What you will do: If a line below contains the string "started", return that line.

Saved entries
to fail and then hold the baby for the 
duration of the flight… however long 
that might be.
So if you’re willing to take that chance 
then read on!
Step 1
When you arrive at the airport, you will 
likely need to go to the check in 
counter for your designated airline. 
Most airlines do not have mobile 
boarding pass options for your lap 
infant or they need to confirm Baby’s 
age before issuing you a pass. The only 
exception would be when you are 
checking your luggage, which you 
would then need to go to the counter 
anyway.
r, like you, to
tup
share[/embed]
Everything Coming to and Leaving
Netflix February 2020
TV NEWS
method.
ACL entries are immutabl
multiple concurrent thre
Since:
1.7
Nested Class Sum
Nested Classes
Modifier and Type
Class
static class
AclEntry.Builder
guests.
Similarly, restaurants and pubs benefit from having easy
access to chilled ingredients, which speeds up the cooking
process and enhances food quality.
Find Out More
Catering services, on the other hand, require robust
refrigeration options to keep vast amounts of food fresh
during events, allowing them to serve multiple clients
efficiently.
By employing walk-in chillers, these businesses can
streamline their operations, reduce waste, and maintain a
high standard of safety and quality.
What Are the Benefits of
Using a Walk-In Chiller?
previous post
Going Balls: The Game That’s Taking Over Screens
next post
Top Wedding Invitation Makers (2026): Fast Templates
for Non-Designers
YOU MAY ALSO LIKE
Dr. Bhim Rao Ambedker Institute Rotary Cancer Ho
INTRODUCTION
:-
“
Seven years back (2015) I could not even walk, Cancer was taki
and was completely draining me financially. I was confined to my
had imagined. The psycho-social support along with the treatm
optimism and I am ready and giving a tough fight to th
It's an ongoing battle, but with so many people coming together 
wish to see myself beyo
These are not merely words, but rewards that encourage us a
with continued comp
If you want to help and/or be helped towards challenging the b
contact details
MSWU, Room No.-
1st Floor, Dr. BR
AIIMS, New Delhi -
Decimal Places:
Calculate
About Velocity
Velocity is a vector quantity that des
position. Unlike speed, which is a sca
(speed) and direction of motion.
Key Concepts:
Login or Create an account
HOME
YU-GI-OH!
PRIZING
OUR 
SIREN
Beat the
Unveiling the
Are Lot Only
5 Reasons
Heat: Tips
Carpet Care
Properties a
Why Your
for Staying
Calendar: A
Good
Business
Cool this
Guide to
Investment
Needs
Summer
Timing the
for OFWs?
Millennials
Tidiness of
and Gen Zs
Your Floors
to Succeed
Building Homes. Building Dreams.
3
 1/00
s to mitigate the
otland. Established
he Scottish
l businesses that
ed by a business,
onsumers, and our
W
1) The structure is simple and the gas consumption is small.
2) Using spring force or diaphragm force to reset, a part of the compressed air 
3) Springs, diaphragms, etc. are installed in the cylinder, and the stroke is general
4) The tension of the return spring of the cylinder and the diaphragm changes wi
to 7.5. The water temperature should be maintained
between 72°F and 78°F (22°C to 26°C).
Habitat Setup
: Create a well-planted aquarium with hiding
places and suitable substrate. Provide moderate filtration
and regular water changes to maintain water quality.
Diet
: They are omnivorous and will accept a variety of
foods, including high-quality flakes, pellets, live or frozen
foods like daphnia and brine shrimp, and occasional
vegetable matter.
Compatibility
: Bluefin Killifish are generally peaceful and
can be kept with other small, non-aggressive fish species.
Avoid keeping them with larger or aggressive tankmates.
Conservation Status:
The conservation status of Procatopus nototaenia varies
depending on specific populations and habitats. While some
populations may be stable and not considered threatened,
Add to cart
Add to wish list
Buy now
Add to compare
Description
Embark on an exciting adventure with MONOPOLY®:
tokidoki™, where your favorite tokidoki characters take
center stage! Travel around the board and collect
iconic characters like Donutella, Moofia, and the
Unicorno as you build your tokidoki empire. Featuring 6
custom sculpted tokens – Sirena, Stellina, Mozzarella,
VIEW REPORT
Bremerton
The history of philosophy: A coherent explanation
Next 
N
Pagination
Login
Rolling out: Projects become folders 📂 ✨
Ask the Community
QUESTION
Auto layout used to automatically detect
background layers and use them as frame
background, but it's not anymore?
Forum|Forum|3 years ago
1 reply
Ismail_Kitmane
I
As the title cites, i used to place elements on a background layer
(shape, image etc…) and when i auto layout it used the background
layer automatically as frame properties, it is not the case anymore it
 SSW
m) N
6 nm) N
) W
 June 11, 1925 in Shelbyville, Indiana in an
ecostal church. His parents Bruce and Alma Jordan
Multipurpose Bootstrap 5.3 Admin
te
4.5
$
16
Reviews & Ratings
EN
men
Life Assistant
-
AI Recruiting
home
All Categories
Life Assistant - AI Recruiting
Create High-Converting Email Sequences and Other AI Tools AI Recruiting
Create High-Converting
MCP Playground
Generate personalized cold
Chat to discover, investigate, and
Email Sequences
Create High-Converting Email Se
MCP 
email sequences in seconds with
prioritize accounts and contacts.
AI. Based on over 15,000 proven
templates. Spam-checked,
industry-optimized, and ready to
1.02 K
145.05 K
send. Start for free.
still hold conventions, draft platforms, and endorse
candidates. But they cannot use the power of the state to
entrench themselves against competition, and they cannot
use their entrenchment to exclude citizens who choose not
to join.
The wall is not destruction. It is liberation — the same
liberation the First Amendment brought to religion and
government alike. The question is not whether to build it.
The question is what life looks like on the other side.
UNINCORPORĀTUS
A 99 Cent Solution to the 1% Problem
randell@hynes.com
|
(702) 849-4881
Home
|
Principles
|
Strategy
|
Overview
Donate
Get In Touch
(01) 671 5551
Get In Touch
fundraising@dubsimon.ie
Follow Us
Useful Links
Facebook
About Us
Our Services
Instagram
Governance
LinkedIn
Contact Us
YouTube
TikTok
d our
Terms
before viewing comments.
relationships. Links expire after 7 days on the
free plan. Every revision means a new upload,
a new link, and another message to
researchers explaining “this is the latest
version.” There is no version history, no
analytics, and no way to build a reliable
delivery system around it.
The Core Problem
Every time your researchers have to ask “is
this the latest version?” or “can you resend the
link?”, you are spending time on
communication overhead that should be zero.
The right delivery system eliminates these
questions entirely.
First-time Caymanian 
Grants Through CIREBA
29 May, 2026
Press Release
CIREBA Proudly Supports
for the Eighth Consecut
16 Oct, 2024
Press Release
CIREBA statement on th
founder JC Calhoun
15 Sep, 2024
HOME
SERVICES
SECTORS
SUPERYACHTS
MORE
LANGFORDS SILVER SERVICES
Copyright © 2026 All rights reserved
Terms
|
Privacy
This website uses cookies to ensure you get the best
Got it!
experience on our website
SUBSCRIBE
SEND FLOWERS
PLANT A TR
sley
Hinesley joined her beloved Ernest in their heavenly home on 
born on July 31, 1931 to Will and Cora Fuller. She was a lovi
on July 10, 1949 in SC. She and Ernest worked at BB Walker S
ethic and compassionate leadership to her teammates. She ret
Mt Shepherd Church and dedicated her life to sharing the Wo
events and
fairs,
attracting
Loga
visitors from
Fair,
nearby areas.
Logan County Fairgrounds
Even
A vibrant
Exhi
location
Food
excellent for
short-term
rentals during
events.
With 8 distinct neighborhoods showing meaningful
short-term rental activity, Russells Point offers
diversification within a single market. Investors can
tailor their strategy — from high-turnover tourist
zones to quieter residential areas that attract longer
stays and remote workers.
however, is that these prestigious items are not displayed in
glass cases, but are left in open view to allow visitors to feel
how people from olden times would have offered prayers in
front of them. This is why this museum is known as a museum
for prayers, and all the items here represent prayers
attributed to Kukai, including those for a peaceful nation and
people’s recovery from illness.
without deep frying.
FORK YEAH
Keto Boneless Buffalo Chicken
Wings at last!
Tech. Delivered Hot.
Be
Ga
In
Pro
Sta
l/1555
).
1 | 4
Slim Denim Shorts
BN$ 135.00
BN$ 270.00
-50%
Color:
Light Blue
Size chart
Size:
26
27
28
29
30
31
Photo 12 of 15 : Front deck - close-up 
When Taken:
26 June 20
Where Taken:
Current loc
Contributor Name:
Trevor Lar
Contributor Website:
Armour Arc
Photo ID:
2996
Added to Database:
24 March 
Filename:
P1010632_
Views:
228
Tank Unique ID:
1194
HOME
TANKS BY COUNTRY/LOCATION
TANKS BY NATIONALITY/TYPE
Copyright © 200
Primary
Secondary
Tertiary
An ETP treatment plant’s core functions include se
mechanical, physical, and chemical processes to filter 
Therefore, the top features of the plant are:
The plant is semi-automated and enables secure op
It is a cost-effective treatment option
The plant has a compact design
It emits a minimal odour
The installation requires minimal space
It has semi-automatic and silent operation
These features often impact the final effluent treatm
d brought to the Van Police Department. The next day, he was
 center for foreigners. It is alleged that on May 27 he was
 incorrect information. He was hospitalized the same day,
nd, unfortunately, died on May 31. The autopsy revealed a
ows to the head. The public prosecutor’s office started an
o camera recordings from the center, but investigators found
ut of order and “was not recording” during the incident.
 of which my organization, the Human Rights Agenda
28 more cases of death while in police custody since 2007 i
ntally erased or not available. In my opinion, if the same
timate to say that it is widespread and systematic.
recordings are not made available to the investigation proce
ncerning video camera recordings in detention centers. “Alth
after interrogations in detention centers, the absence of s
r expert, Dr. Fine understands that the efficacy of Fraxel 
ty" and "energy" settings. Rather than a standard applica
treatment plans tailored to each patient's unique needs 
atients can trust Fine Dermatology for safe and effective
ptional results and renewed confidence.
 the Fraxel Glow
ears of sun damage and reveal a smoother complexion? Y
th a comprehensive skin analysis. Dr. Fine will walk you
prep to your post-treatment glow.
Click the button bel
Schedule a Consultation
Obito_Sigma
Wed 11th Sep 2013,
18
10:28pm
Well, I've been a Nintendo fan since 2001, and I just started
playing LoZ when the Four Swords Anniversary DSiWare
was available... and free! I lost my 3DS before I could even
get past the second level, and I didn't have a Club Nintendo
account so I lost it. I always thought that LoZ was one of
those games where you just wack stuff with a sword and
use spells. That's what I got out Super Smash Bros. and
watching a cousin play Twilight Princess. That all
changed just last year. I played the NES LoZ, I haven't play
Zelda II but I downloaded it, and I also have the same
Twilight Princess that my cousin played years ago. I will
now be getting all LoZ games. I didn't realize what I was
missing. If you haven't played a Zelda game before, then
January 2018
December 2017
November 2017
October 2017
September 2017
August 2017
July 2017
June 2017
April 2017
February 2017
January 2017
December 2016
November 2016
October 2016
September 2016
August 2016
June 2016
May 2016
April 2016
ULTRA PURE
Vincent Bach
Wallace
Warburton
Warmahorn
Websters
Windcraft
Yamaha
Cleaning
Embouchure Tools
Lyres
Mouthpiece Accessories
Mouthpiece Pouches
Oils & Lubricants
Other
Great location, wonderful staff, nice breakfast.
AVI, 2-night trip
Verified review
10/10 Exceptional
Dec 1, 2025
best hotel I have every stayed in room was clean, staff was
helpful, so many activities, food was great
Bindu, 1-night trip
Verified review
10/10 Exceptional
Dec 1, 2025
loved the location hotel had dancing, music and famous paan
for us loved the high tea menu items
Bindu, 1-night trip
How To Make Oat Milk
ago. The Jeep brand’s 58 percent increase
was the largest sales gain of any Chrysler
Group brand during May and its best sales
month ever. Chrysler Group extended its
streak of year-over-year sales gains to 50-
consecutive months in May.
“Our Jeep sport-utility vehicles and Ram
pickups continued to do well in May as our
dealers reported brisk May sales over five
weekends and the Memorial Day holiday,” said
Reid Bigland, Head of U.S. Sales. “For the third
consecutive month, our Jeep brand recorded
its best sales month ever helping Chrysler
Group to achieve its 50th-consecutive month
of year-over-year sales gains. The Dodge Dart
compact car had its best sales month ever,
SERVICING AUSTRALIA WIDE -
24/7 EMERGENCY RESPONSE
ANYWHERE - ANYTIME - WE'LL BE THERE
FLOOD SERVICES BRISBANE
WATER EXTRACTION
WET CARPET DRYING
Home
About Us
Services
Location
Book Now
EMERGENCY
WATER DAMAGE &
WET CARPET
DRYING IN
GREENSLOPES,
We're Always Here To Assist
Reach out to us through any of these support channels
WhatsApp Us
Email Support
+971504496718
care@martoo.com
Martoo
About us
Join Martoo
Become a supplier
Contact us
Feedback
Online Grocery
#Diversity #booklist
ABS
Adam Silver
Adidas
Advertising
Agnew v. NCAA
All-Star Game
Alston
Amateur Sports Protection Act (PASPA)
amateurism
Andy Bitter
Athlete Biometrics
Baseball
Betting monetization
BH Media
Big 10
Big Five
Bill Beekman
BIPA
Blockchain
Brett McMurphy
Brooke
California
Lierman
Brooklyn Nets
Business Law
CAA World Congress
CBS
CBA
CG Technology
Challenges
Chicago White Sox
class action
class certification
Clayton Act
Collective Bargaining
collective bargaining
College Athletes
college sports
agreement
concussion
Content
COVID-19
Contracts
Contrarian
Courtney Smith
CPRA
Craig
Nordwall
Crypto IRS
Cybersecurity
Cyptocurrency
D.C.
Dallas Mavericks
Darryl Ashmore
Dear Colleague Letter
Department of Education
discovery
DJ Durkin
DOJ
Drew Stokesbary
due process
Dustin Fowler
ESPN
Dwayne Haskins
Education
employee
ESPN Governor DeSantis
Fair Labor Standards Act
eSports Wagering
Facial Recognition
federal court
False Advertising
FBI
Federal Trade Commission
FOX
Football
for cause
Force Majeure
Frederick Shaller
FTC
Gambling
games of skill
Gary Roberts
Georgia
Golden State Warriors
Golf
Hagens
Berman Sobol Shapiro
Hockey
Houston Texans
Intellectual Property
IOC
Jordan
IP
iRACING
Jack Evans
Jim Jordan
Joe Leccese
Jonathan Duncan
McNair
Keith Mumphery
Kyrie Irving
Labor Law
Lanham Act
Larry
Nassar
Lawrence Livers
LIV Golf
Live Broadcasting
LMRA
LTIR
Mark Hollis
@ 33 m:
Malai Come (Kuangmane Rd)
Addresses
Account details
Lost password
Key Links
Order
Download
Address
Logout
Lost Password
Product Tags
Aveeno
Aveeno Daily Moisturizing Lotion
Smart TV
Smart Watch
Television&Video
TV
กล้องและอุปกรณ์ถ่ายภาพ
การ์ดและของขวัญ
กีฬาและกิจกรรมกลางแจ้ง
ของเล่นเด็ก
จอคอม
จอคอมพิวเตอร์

Your solution:
ows to the head. The public prosecutor’s office started an
Well, I've been a Nintendo fan since 2001, and I just started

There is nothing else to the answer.